═══ SUPPLIED DATA ═══
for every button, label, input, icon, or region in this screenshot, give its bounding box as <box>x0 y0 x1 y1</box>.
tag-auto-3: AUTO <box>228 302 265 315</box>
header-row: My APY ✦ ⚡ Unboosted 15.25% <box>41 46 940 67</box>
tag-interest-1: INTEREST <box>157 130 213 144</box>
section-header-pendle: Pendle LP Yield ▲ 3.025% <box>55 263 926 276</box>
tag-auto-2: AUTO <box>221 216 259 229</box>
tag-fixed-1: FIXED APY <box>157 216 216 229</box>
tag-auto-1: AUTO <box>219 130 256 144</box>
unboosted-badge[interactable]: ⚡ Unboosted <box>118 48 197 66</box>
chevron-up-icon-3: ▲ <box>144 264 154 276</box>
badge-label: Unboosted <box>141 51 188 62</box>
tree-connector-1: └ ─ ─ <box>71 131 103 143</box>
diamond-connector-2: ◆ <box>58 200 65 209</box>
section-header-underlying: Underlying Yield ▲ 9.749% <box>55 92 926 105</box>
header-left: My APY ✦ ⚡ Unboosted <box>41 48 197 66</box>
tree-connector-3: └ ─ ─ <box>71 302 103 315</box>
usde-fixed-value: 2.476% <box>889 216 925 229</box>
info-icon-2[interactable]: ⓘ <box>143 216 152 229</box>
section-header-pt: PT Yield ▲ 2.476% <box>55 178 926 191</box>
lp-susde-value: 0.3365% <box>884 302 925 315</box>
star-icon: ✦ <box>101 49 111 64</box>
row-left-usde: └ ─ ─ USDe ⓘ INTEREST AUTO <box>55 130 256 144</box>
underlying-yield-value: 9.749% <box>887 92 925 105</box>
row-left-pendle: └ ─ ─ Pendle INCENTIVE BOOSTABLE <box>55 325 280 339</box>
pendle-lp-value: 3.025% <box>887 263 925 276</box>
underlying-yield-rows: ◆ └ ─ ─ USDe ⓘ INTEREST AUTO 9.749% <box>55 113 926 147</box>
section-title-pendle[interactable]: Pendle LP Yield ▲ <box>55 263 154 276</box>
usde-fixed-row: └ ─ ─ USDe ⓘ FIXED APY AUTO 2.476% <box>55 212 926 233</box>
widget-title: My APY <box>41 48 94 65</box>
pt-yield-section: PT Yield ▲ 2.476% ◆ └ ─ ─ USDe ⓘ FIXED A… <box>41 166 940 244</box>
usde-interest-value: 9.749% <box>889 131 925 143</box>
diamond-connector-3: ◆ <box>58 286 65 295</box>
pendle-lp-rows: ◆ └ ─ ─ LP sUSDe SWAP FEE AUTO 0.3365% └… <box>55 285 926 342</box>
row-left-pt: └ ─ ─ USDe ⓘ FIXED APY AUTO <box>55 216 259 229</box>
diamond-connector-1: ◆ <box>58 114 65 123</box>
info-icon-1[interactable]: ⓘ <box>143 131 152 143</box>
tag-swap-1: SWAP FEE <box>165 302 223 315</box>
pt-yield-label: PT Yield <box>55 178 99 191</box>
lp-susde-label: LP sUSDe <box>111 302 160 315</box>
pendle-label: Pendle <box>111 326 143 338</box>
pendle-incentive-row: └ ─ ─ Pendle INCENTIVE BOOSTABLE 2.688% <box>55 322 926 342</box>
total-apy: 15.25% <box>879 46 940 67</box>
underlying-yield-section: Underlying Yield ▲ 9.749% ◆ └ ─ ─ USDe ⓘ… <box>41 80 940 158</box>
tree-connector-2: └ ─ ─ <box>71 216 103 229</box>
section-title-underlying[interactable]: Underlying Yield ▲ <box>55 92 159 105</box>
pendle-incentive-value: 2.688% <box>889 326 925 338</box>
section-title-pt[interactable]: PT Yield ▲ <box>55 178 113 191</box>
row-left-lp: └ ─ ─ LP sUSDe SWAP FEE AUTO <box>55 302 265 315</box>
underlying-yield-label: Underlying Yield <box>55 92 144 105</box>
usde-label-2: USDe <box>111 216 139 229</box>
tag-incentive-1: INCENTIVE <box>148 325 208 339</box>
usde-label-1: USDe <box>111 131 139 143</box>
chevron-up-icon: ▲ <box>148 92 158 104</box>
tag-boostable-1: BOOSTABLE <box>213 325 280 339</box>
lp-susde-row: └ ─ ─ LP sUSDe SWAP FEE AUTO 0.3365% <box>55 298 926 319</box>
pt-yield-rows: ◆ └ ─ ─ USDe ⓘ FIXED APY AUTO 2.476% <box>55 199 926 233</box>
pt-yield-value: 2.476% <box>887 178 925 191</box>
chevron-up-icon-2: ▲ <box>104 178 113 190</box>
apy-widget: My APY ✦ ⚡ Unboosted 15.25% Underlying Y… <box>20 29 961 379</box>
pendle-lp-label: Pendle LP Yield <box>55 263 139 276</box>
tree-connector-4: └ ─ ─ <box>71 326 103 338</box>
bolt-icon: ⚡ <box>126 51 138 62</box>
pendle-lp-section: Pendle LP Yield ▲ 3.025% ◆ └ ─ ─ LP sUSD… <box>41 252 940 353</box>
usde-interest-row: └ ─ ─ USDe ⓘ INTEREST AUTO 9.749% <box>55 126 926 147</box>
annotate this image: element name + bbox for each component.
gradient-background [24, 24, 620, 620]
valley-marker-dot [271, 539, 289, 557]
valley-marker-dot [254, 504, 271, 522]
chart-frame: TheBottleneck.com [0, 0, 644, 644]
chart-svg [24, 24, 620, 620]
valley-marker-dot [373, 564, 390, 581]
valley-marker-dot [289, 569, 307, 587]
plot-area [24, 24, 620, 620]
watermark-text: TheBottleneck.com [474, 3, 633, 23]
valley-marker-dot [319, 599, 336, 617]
═══
═══ SUPPLIED DATA ═══
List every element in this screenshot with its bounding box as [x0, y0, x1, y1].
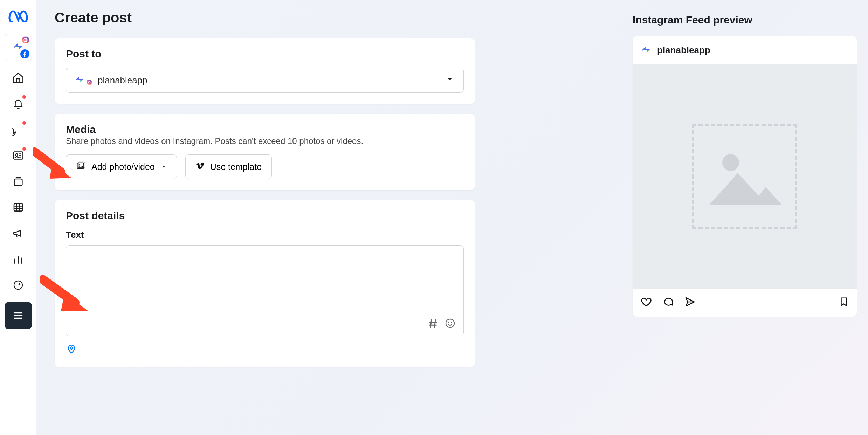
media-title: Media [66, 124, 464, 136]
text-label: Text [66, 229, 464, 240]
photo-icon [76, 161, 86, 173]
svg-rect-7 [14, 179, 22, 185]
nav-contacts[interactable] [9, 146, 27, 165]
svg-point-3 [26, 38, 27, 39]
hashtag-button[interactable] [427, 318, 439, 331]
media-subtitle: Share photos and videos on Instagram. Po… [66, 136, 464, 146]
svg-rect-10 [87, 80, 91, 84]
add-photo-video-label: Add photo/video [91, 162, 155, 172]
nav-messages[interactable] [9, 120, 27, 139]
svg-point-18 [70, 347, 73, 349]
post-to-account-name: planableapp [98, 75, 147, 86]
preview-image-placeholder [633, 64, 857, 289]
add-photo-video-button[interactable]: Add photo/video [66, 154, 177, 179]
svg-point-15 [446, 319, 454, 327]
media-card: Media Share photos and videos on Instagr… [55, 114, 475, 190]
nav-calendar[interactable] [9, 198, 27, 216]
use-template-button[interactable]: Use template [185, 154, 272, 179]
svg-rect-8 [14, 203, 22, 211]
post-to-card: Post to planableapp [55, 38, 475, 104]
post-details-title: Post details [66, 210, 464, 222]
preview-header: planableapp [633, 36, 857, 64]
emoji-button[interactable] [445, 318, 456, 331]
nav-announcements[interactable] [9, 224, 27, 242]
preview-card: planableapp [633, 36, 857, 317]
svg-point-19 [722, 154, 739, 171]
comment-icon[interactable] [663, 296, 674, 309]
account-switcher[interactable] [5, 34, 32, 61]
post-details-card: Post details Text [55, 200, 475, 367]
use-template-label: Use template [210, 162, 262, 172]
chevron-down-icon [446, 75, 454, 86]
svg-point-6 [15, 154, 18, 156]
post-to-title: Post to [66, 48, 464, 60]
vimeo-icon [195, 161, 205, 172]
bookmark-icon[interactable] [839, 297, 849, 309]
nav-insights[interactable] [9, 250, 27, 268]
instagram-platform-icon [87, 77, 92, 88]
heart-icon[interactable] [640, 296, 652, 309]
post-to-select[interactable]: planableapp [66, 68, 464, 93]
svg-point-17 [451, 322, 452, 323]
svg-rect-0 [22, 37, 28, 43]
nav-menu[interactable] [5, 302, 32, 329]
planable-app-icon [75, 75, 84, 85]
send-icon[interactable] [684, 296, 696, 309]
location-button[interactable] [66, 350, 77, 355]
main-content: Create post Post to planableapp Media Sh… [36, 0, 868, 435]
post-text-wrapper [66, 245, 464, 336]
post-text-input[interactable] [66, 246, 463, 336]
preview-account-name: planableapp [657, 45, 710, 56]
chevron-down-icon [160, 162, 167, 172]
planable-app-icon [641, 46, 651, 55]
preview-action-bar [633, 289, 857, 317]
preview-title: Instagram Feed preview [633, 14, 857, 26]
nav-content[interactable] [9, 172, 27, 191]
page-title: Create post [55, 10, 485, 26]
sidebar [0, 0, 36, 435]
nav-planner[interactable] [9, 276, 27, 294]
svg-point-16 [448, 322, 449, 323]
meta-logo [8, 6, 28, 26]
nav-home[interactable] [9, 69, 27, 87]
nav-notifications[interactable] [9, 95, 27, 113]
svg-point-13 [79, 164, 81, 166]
═══
**EXERCISE DESCRIPTION**
Reproduce every line of the records containing the string "this".

**RESULT BELOW**
for every button, label, input, icon, or region in this screenshot, give its bounding box as <box>x0 y0 x1 y1</box>.
annotate this image: element name + bbox for each component.
List every element in this screenshot with its bounding box as [x0, y0, x1, y1].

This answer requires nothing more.